◆ **Prompt**:
For each line in the data below that holds "потім", return a copy.

_ _ _

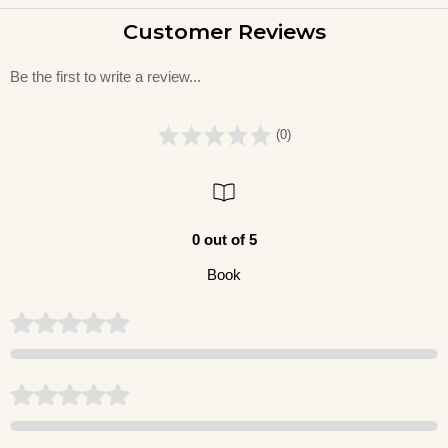
Customer Reviews
Be the first to write a review...
(0)
0 out of 5
Book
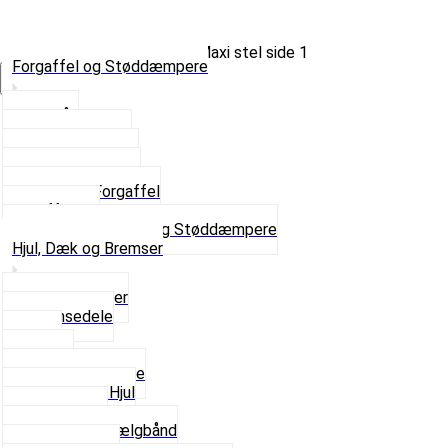
Forgaffel og Støddæmpere
Vælg Kategori
Styrlås
Støddæmpere
Skruer og Bolte
Kronrør og Lejer
Komplet Forgaffel
Gaffelben
Se alt i Forgaffel og Støddæmpere
Hjul, Dæk og Bremser
Aksel og Lejer
Bremsedele
Dæk
Fælge
Hjulnav og Egere
Komplette Hjul
Navbørster
Slanger og Fælgbånd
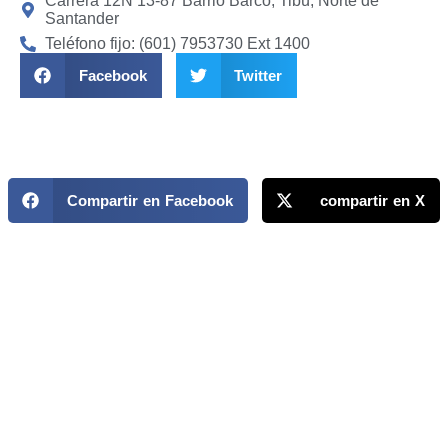
Carrera 12N 13-87 Barrio Barco, Tibú, Norte de
Santander
Teléfono fijo: (601) 7953730 Ext 1400
Facebook
Twitter
Compartir en Facebook
compartir en X
MAPP / OEA
Acerca de MAPP / OEA
Equipo de trabajo
OEA
Fondo Canasta
Ofertas laborales
Temas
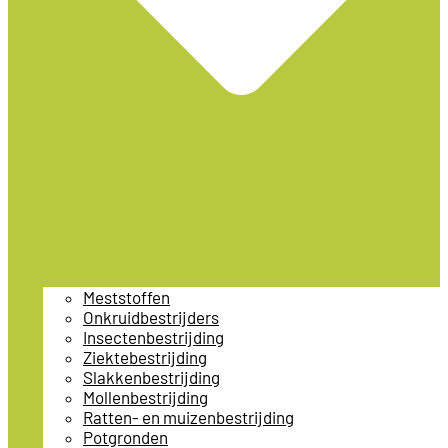
Meststoffen
Onkruidbestrijders
Insectenbestrijding
Ziektebestrijding
Slakkenbestrijding
Mollenbestrijding
Ratten- en muizenbestrijding
Potgronden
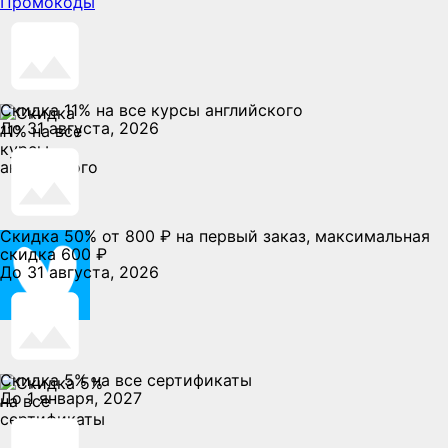
Промокоды
Скидка 11% на все курсы английского
До 31 августа, 2026
Скидка 50% от 800 ₽ на первый заказ, максимальная
скидка 600 ₽
До 31 августа, 2026
Скидка 5% на все сертификаты
До 1 января, 2027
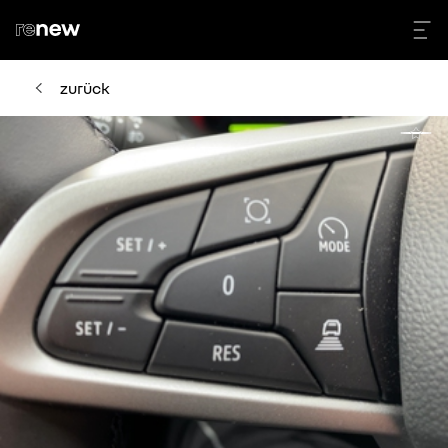
zurück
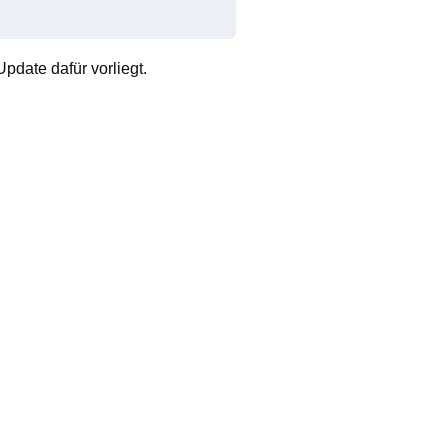
pdate dafür vorliegt.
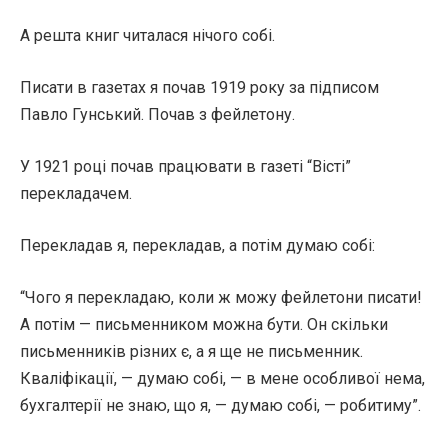
А решта книг читалася нічого собі.
Писати в газетах я почав 1919 року за підписом
Павло Гунський. Почав з фейлетону.
У 1921 році почав працювати в газеті “Вісті”
перекладачем.
Перекладав я, перекладав, а потім думаю собі:
“Чого я перекладаю, коли ж можу фейлетони писати!
А потім — письменником можна бути. Он скільки
письменників різних є, а я ще не письменник.
Кваліфікації, — думаю собі, — в мене особливої нема,
бухгалтерії не знаю, що я, — думаю собі, — робитиму”.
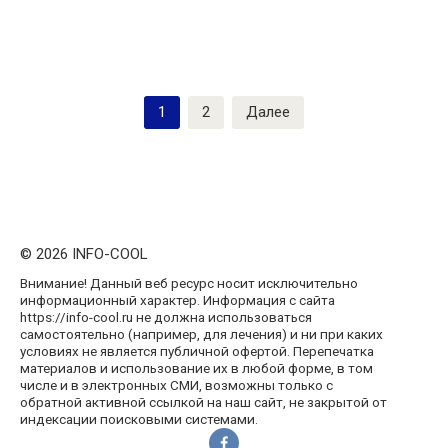
Пагинация
1
2
Далее
записей
© 2026 INFO-COOL
Внимание! Данный веб ресурс носит исключительно
информационный характер. Информация с сайта
https://info-cool.ru не должна использоваться
самостоятельно (например, для лечения) и ни при каких
условиях не является публичной офертой. Перепечатка
материалов и использование их в любой форме, в том
числе и в электронных СМИ, возможны только с
обратной активной ссылкой на наш сайт, не закрытой от
индексации поисковыми системами.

_ _ _

◆ **Response to the task**:
Перекладав я, перекладав, а потім думаю собі:
А потім — письменником можна бути. Он скільки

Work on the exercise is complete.